Wireless Interacton with IoT Devices Reinforcement Learning



Currently, IoTs have taken the centre stage in the technology world by being one of the fastest growing markets, as it has been predicted that there will be more than 30 billion connected devices by the end of 2020. Futhermore, the amount of data which they are producing is estimated to be 100s of trillion gigabytes per year. In the near future, almost every device will be connected to the internet, ranging from sensors, vehicles, wearable electronics to other embedded systems like refrigerators. This tremendous reliance on IoT devices, generates a situation where we have to find efficient ways to communicate with them as well as charge them, specifically in the case of tiny IoT devices like an RFID or Bluetooth. One one hand, using a traditional method like battery is not a viable option for miniscule sized IoT devices. On the other hand, charging cables are not suitable, as it is not only expensive to purchase them in abundance considering each device, but also not practical for inaccessible areas. Henceforth, this project proposes the deployment of an unmanned ground vehicle in designated areas to wirelessly charge and collect data from clusters of tiny IoT devices in an operation area as shown below.

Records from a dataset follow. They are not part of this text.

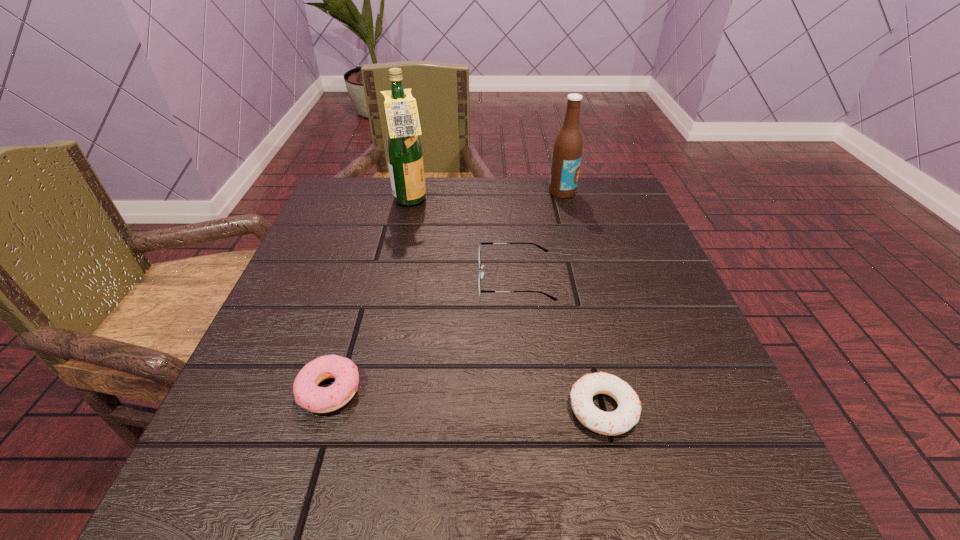 Identify the location of vacant area that lies between the spectacles and the left doughnut. (422, 335).

At what (x,y) coordinates should I click in order to perform the action: click on vacant space that's between the right doughnut and the left doughnut. Please return your answer as a coordinate pair (x, y). This screenshot has width=960, height=540. Looking at the image, I should click on click(x=467, y=400).

The width and height of the screenshot is (960, 540). In order to click on free space between the right doughnut and the liquor in this screenshot , I will do `click(507, 305)`.

You are a GUI agent. You are given a task and a screenshot of the screen. Output one action in this format:
    pyautogui.click(x=<x>, y=<y>)
    Task: Click on the free spot between the third tallest object and the left doughnut
    Image resolution: width=960 pixels, height=540 pixels.
    Given the screenshot: What is the action you would take?
    pyautogui.click(x=422, y=335)

You are a GUI agent. You are given a task and a screenshot of the screen. Output one action in this format:
    pyautogui.click(x=<x>, y=<y>)
    Task: Click on the free spot between the tallest object and the fourth shortest object
    The width and height of the screenshot is (960, 540).
    Given the screenshot: What is the action you would take?
    pyautogui.click(x=487, y=197)

Locate an element on the screen. This screenshot has width=960, height=540. free spot between the liquor and the right doughnut is located at coordinates (507, 305).

This screenshot has width=960, height=540. I want to click on free space between the left doughnut and the tallest object, so click(x=371, y=296).

Image resolution: width=960 pixels, height=540 pixels. In order to click on free space between the left doughnut and the right doughnut in this screenshot , I will do `click(467, 400)`.

Locate an element on the screen. Image resolution: width=960 pixels, height=540 pixels. object that stands as the closest to the third nearest object is located at coordinates (627, 414).

At what (x,y) coordinates should I click in order to perform the action: click on the third closest object relative to the fourth shortest object. Please return your answer as a coordinate pair (x, y). Looking at the image, I should click on (627, 414). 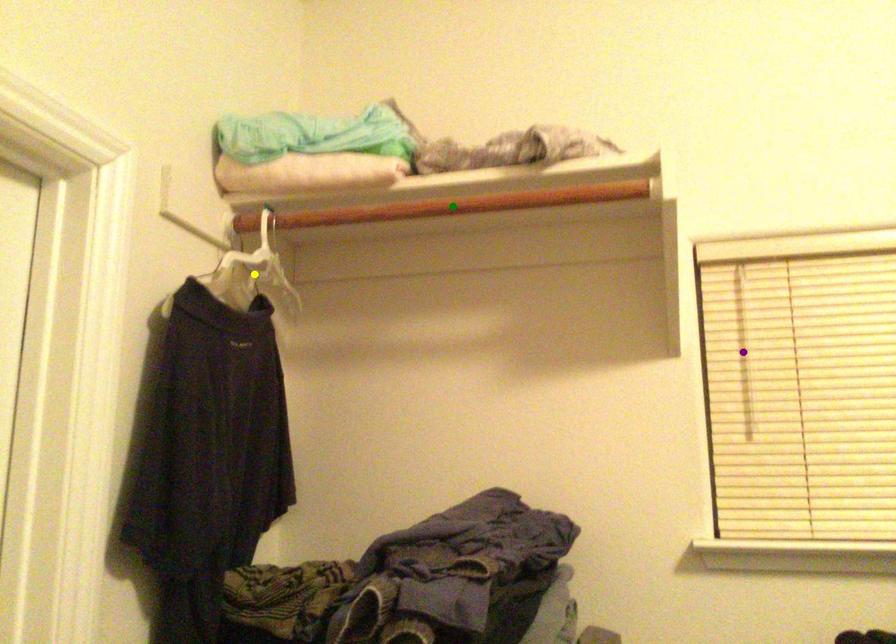 Order these from nearest to farthest:
purple point, yellow point, green point

1. green point
2. purple point
3. yellow point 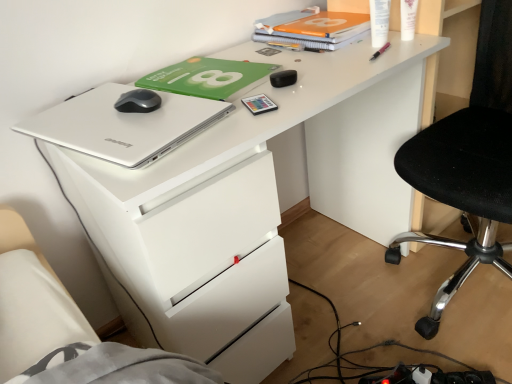 I want to click on free location to the right of green matte paperback book at upper center, so click(x=308, y=67). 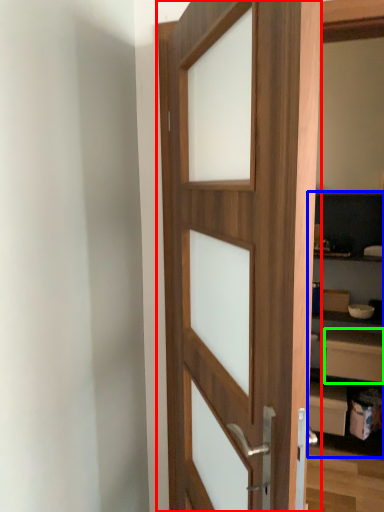 Question: Which object is positioned farthest from door (highlighted by a red box)? Select from bookshelf (highlighted by a blue box) and drawer (highlighted by a green box).

Choices:
 (A) bookshelf
 (B) drawer

Answer: (B) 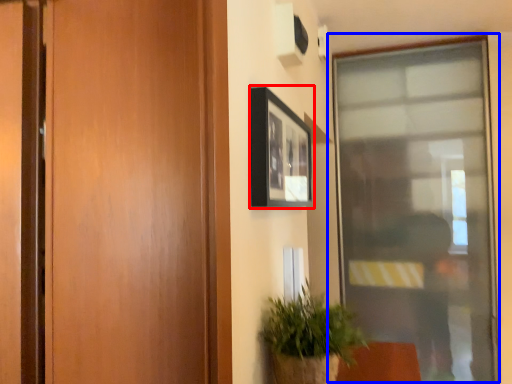 Question: Which object is further to the camera taking this photo, picture frame (highlighted by a red box) or window (highlighted by a blue box)?

Choices:
 (A) picture frame
 (B) window

Answer: (B) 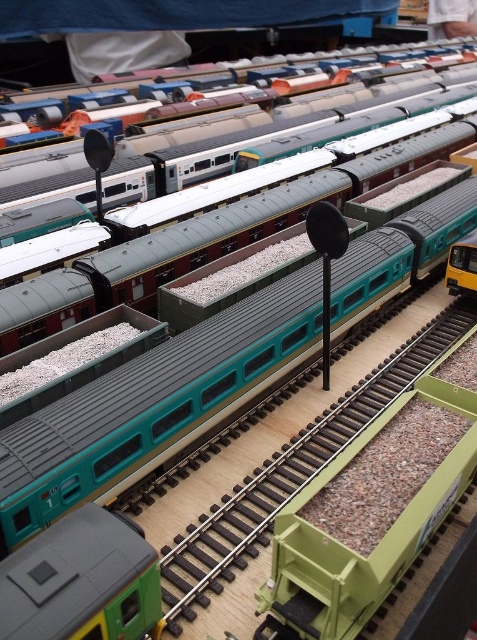 Consider the image. Is green rubber train track at center shorter than green matte train car at bottom left?

In fact, green rubber train track at center may be taller than green matte train car at bottom left.

Who is positioned more to the left, green rubber train track at center or green matte train car at bottom left?

green matte train car at bottom left

At what (x,y) coordinates should I click in order to perform the action: click on green rubber train track at center. Please return your answer as a coordinate pair (x, y). Looking at the image, I should click on tap(291, 474). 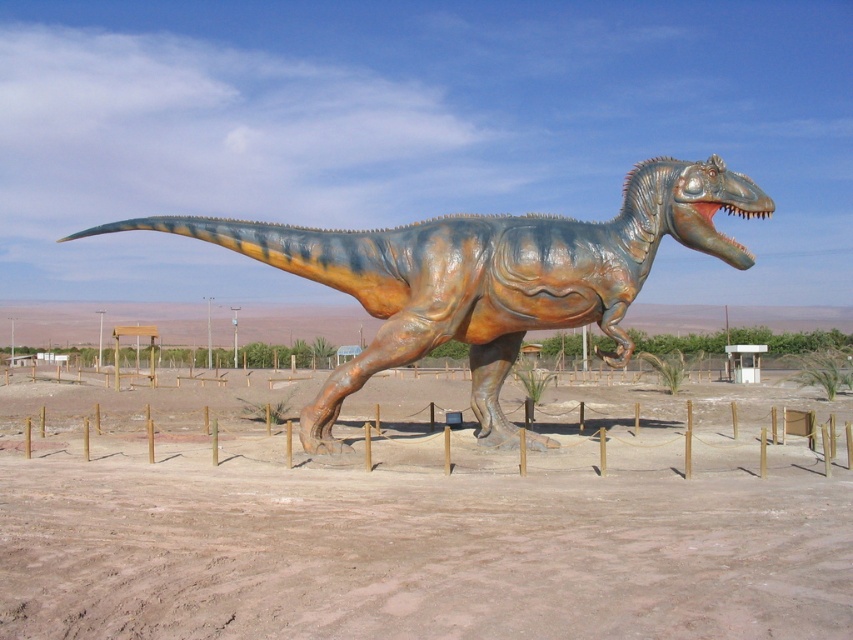 Which is more to the right, brown sandy dirt at center or shiny bronze dinosaur at center?

Positioned to the right is brown sandy dirt at center.

In the scene shown: Between brown sandy dirt at center and shiny bronze dinosaur at center, which one has more height?

With more height is shiny bronze dinosaur at center.

I want to click on brown sandy dirt at center, so click(422, 524).

The width and height of the screenshot is (853, 640). I want to click on brown sandy dirt at center, so click(422, 524). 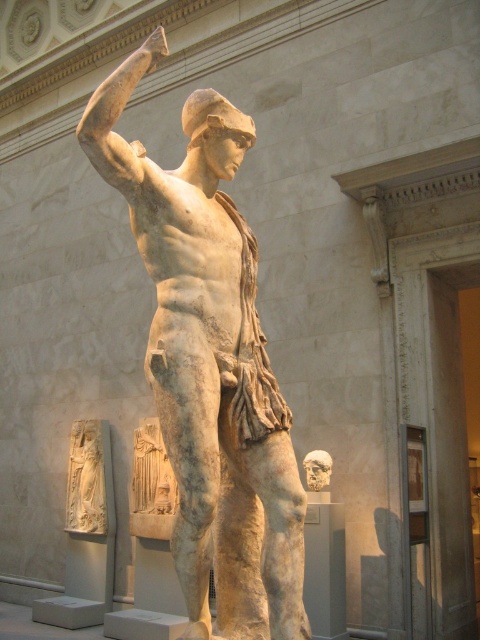 You are an art student standing in front of the white marble statue at center and the white marble relief at lower left. Which object is positioned to the right of the other?

The white marble statue at center is to the right of the white marble relief at lower left.

Consider the image. You are an art conservator examining the classical marble statue. You notice that the white marble statue at center and the matte stone head at center have different textures. Which object is positioned to the right side?

The matte stone head at center is positioned to the right of the white marble statue at center.

You are an art conservator examining the image. You need to determine if the white marble statue at center is resting on the white marble relief at lower left. Can you confirm this based on the spatial arrangement?

The white marble statue at center is positioned over white marble relief at lower left, which means the statue is indeed resting on the relief. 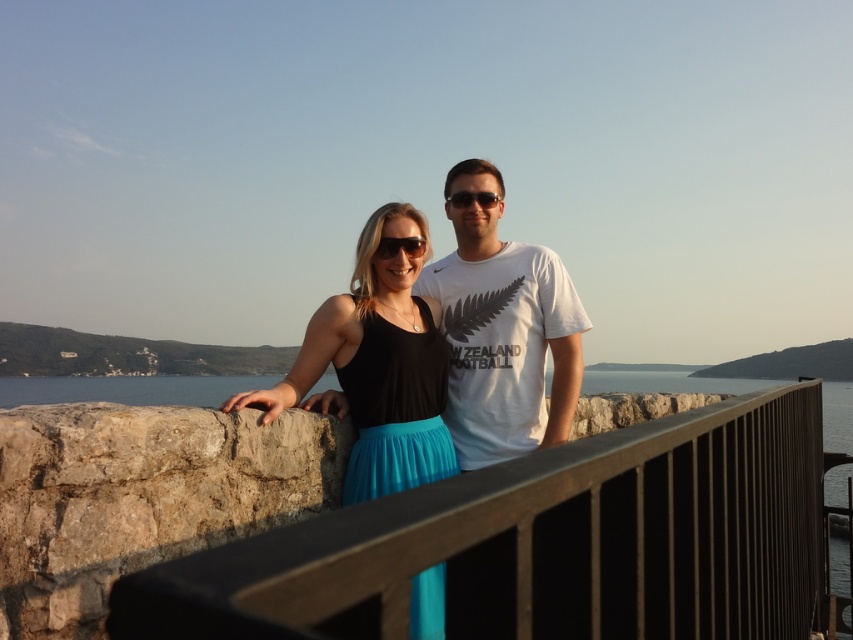 What is the color of the clothing item at the point with coordinates (376,365)?

The point at coordinates (376,365) is on the black matte tank top at center, so the color is black.

You are standing at the point marked by the coordinates point (543, 545). Based on the scene description, what object is located at this coordinate?

The point (543, 545) indicates a brown wooden rail at center. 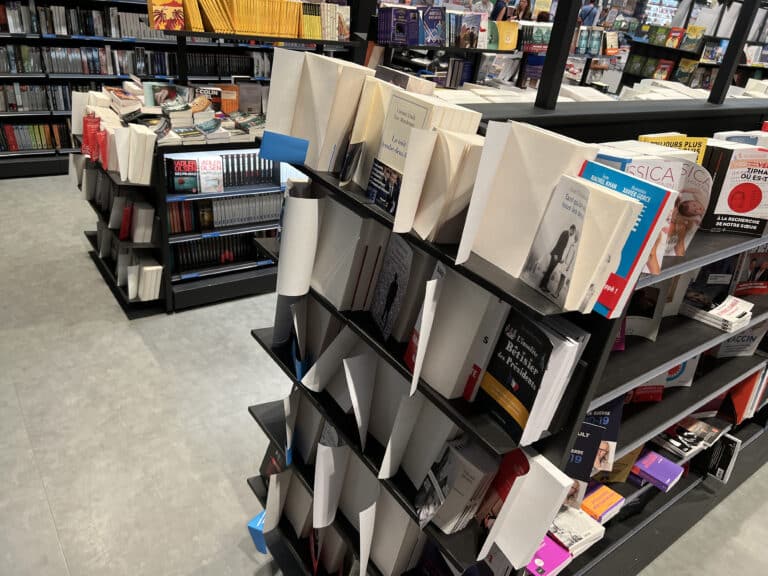 Where is `pink book`? This screenshot has height=576, width=768. pink book is located at coordinates (558, 550).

The objective is to explore different methods like Multi Integer Non-Linear Programming (as lower bound), Q-Learning and Deep Reinforcement Learning (deep Q-Learning) in order to plan the path of an unmanned ground vehicle so that it can charge the devices, meanwhile optimising both the energy consumed by it and the total path taken. Results from the above methods have been included and compared. All of the above methods are compared extensively on the basis of their efficiency and speed, and ultimately the one which gives the best result in a real world environment is chosen.




Dr. C. Wu
PhD Toronto Associate Head Associate Professor, HKU



Anushka Vashishtha
Year 4 CS Student, HKU


Project Schedule

September 30

Deliverable of Phase 1

  • Project Plan
  • Project Website


Working into MATLAB, Python and TensorFlow

Reading up on MINLP and Reinforcement Learning methods like Q-learning, dyna-Q and deep Q Learning

November - December

Development of demo application

  • Creating simulated environment
  • Applying MINLP and Q-Learning

Early January

Deliverable of Phase 2

  • Demo Application
  • Interim Report

Mid-January - February

Applying Deep Reinforcement Learning to large state space (40x40 grid size)

March - April

Comparing the results obtained from the different approaches


Deliverable of Phase 3

  • Finalized Implementation
  • Finalized Report

UGV learning path in a simulation

Comparison of methods as outlined in the final report, showed that Q-learning should be used for robot path planning in case the operation area is small and when there is not enough time for training the UGV. Moreover, dyna-Q should be incorporated with Q-learning in cases where no information about the model is present as dyna-Q uses model learning before training. In all the other cases, deep Q-learning should be used because it supports a large grid size and is more efficient in achieving an optimum path with low energy consumption. Finally, the results from deep Q-learning are also optimum for real world application as they are quite close to the lower bound provided by MINLP. Therefore, the deployment of such a UGV for wirelessly charging (and communication with) IoT devices is feasible. The algorithm presented in this Project can also be used to create a simulated environment so that the UGV can train for large episodes without additional costs incurred by physical interaction with the environment. After sufficient training, the UGV will have required knowledge before deployment. This will not only make cables obsolete but also will play a big role in data collection and charging in various sectors ranging from manufacturing to retail.